Data connectivity & integrationAvailable connectorsJDBC (custom)

Custom JDBC sources

Connect Foundry to JDBC sources to read and sync data between Foundry and most relational databases and data warehouses.

Once the source is configured, you can flexibly define how data should be synced from the database using a SQL query specified in the extract definition. In addition, you can configure an incremental sync that only reads data that has been updated since the last sync was run.

Setup

Open the Data Connection application and select + New Source in the upper right corner of the screen.
Find your specific source from the listed types (BigQuery or PostgreSQL, for example). If your connector type is not listed, select JDBC instead.
Choose to run the source capabilities on a Foundry worker or on an agent worker.
Follow the additional configuration prompts to continue the setup of your connector using the information in the sections below.

Configuration options

Parameter	Required?	Description
`URL`	Yes	Refer to the source system's documentation for the JDBC URL format, and review the Java documentation ↗ for additional information.
`Driver class`	Yes	Enter the driver class to use when connecting to the database. This driver must be on the classpath at Data Connection runtime. Learn more about JDBC drivers below.
`Credentials`	Yes	The username and password credentials of the JDBC connection.
`JDBC properties`	No	Add property names and values to configure connection behavior. Learn more about JDBC properties below.
`Advanced Options`	No	Expand this field to add optional JDBC output configurations. Learn more about output settings below.

JDBC drivers

By default, Data Connection agents ship with the ability to connect to JDBC-compatible systems. However, you must provide a JDBC driver ↗ to successfully connect to the system. You also must specify the driver class, typically found in the public documentation of the particular driver. For example, you can find the class for Snowflake's JDBC driver in their public documentation ↗.

Foundry worker connections

Foundry worker connections do not require Palantir-signed drivers. You can typically find and download drivers from the documentation of your particular source type, such as Google BigQuery ↗. You can then upload the driver when you configure the connection.

Agent worker connections

Agent worker connections require drivers to be manually uploaded on the agent.

JDBC drivers uploaded to the agent may cause classpath conflicts with other JDBC drivers already present on the agent. To avoid potential conflicts, use a Palantir-provided connector instead of manually uploading a JDBC driver.

For security reasons, the agent requires JDBC drivers to be signed by Palantir to guarantee its authenticity. Contact Palantir Support to obtain signed copies of drivers necessary for your connection. Uploading unsigned drivers to an agent will prevent it from starting.

To assign a driver to an agent, follow the steps below:

Navigate to the agent overview page in Data Connection and select the Agent settings tab.
Go to the JDBC Drivers section and select Edit.

Add JDBC drivers to an agent in Data Connection.

If the driver you need is not available in the right sidebar, select Upload new in the top right corner to upload a new driver JAR file. Choose a location to store the driver.
Select the ⊕ button next to the driver name to add the driver to the agent.

Upload a new JDBC driver in Data Connection.

Select ⊕ to add the driver to the agent and exit the sidebar.

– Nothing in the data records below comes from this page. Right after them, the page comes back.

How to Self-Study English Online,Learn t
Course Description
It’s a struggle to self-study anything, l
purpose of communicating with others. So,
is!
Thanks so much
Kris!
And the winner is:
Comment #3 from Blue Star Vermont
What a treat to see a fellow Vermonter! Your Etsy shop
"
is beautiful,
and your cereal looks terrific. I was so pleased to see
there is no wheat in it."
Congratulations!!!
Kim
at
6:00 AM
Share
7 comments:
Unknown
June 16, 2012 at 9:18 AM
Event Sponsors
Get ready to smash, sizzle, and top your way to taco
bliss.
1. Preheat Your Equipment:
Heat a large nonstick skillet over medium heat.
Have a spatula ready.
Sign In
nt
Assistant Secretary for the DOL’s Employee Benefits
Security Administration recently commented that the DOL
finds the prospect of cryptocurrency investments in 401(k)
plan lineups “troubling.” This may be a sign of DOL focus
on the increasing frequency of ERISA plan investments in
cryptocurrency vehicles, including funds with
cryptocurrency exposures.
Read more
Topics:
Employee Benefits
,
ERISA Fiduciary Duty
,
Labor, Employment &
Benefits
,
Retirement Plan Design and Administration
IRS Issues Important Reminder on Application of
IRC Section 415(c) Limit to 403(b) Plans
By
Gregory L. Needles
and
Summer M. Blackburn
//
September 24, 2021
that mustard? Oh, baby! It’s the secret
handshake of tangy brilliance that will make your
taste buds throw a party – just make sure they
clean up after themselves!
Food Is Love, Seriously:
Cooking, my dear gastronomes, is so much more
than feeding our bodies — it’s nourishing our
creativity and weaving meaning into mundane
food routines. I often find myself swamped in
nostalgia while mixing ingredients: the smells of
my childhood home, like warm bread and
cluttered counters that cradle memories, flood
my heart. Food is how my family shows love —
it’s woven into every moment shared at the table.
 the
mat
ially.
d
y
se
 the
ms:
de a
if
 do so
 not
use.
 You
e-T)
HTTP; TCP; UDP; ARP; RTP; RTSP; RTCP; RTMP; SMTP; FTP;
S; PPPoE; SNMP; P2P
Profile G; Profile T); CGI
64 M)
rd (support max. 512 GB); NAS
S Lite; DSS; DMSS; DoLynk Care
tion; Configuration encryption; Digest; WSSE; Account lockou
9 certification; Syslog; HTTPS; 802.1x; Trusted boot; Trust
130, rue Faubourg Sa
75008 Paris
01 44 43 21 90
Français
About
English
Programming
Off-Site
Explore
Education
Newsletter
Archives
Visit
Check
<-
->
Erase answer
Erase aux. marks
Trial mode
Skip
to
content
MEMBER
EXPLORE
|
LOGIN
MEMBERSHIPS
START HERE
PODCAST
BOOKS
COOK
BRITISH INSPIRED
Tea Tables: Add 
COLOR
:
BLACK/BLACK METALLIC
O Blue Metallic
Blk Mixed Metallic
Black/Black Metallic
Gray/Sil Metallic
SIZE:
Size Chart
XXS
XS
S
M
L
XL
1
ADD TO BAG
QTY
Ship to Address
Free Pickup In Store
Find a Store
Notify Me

When configuring a connection to a JDBC source you can only specify the driver class, not the specific driver. For this reason, you should only add one driver of a given class to an agent.

After selecting or uploading the needed driver, you must select Restart agent to use the new driver file.

JDBC properties

You can optionally add properties ↗ to your JDBC connection to configure behavior. Refer to the documentation of your specific source for additional available JDBC properties to add to your connection configuration.

Output overrides: Source

You can optionally add output overrides to modify the output file type and JDBC sync method. Configured settings will be applied to all JDBC syncs using the source. You can override these parameters for a specific sync by editing the sync configuration. To add output overrides, expand the Advanced Options section at the bottom of the setup page and enter the following:

Parameter	Required?	Default	Description
`Output`	Yes	`Parquet`	The format of the output file (`Avro` or `Parquet`)
`Compression Method`	No	None	Choose between `SNAPPY`,`ZSTD`, or no compression method.
`Fetch size`	No	None	The number of rows fetched with each database round trip for a query. Learn more in the section below.
`Max file size`	No	None	Specify the maximum size (in bytes or rows) of the output files. Learn more in the section below.

Fetch size

The fetch size of an output is the number of rows fetched with each database round trip for a query. By tuning the fetch size, you can alter the total number of network calls per sync. However, the fetch size will affect memory usage; increasing the fetch size will speed up syncs at the cost of increased memory usage. We recommend starting with fetch size: 500 and tuning accordingly.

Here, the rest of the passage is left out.